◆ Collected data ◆
☆ ☆ ☆
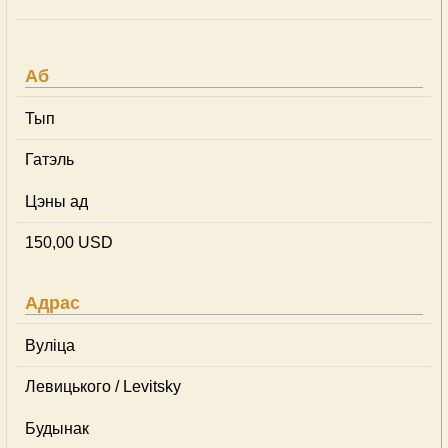
Аб
Тып
Гатэль
Цэны ад
150,00 USD
Адрас
Вуліца
Левицького / Levitsky
Будынак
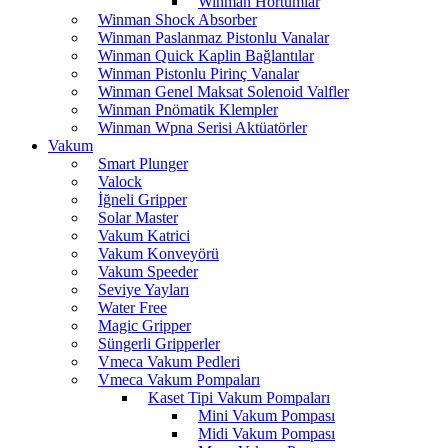
Winman Hortumlar
Winman Shock Absorber
Winman Paslanmaz Pistonlu Vanalar
Winman Quick Kaplin Bağlantılar
Winman Pistonlu Pirinç Vanalar
Winman Genel Maksat Solenoid Valfler
Winman Pnömatik Klempler
Winman Wpna Serisi Aktüatörler
Vakum
Smart Plunger
Valock
İğneli Gripper
Solar Master
Vakum Katrici
Vakum Konveyörü
Vakum Speeder
Seviye Yayları
Water Free
Magic Gripper
Süngerli Gripperler
Vmeca Vakum Pedleri
Vmeca Vakum Pompaları
Kaset Tipi Vakum Pompaları
Mini Vakum Pompası
Midi Vakum Pompası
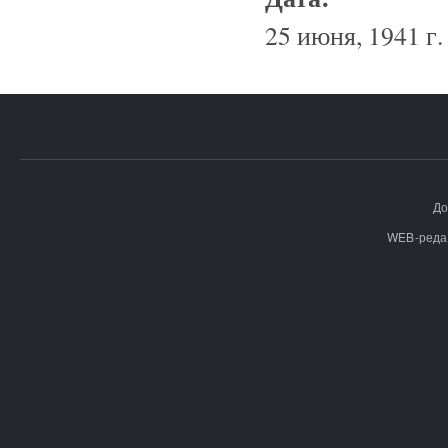
25 июня, 1941 г.
До
WEB-реда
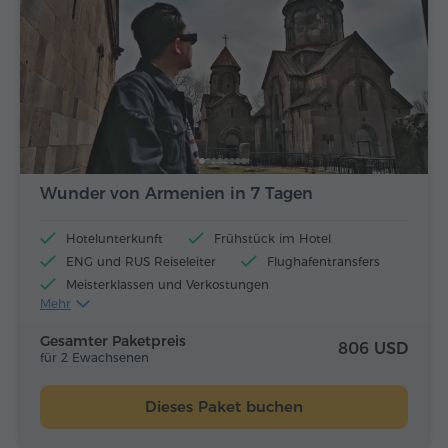
Wunder von Armenien in 7 Tagen
Hotelunterkunft
Frühstück im Hotel
ENG und RUS Reiseleiter
Flughafentransfers
Meisterklassen und Verkostungen
Mehr
Flugtickets
Mittagessen und Abendessen
Gesamter Paketpreis
806 USD
für 2 Ewachsenen
Dieses Paket buchen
☆ ☆ ☆
◆ Work item ◆
Would you copy out the data exactly, leaving every picture out?

◆ Solution to this task ◆
Аб
Тып
Гатэль
Цэны ад
150,00 USD
Адрас
Вуліца
Левицького / Levitsky
Будынак
Winman Hortumlar
Winman Shock Absorber
Winman Paslanmaz Pistonlu Vanalar
Winman Quick Kaplin Bağlantılar
Winman Pistonlu Pirinç Vanalar
Winman Genel Maksat Solenoid Valfler
Winman Pnömatik Klempler
Winman Wpna Serisi Aktüatörler
Vakum
Smart Plunger
Valock
İğneli Gripper
Solar Master
Vakum Katrici
Vakum Konveyörü
Vakum Speeder
Seviye Yayları
Water Free
Magic Gripper
Süngerli Gripperler
Vmeca Vakum Pedleri
Vmeca Vakum Pompaları
Kaset Tipi Vakum Pompaları
Mini Vakum Pompası
Midi Vakum Pompası
25 июня, 1941 г.
До
WEB-реда
Wunder von Armenien in 7 Tagen
Hotelunterkunft
Frühstück im Hotel
ENG und RUS Reiseleiter
Flughafentransfers
Meisterklassen und Verkostungen
Mehr
Flugtickets
Mittagessen und Abendessen
Gesamter Paketpreis
806 USD
für 2 Ewachsenen
Dieses Paket buchen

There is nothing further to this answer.